Move could cost government £2.5 billion a year

Universities dismiss Miliband’s Tuition Fee Policy

Ed Milliband, Labour party leader, has promised to decrease tuition fees to £6,000. However vice-chancellors of the Russell group universities have said this is “implausible” as it would leave a £10 billion hole in University Revenue and could lead to “cuts to universities that would damage the economy, affect the quality of students’ education, and set back work on widening access to higher education”. The policy could also potentially cost the government £2.5bn a year.

In order to cover the shortfall from the lowering the fees, Labour is considering asking higher-earning graduates to pay bigger interest rates on their loans and making them continue repayments for a period even if they settle their debt early.

During the Prime Ministers Question Time last Wednesday, Conservative MP David Willetts said that he welcomes the increase in students applying to University, especially those from the poorest backgrounds, before going to ask the Prime Minister to confirm that lowering the fees would negatively affect both Universities and students invidually.

Mr Willetts further went on to claim that Labour’s policy of lowering fees would only help rich graduates, questioning how such a policy could be called progressive.

The Prime Minister answered that the University funding system was a long-term plan that has delivered, adding that Labour has no clue: “When are you going to make up your minds and set a policy.”

Ed Milliband has repeatedly mentioned his intention to lower tuition fees but has yet to issue a “manifesto” pledge.

The Business, Innovation and Skills (BIS) Committee called for an urgent review of the system, saying the Chancellor’s removal of the cap on student numbers may result in a multi-billion pound budget gap.
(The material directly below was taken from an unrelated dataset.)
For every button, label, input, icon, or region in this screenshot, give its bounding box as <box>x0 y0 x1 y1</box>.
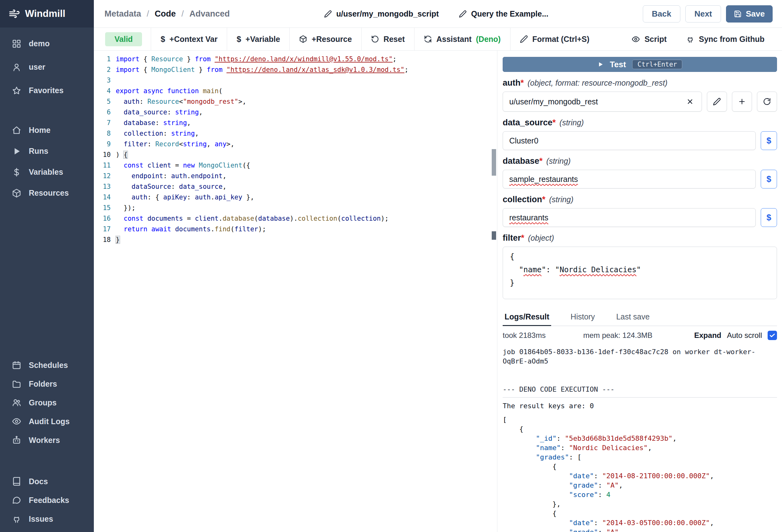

The commission forecasted that for every £1 the government lends out in student loans it loses 45p. The loss in the previous system was only 28p.

“With the prospect of a large potential black hole in the government’s budget figures, it is all the more alarming that the Government has refused to conduct a review of the current student loan system,” said Adrian Bailey MP, Chair of the BIS Committee. Adding that: “the Government apparently believes it could hike up the interest rate of their loans without this constituting a change in the ‘T&Cs’.” Something that is a majorn concern to all students with outstanding loans and anyone consdering applying to University.

The government, which has cut teaching grants to Universities as part of the austerity program, argues that higher tuition fees are needed to maintain standards.

While student loans, maintenance grants and University bursaries are in place to ensure a wide participation from students from poorer backgrounds, often students will rack up debts on average £43,500 in debts by the time they graduate.

Imperial College Union recently updated their policy on higher education funding, and decided to lobby the government to stop an increase to tuition fees.

Alex Savell, Deputy President (Finance and Services), gave his thoughts on the proposal: “While in principle the Union applauds any step to reduce tuition fees, if the £6000 cap comes with no increased state funding or an additional tax on high earning graduates then it is not a step towards the ideals we support in spite of appearances.

“Slipping in a Graduate Tax via the back door in particular is neither transparent, nor fair and it is not what Imperial College Union believes is right for it’s students.

“We have a clear objective and demand: Reverse the decision to raise Tuition Fees to £9000 without reducing the commitment to Widening Participation by a single penny.”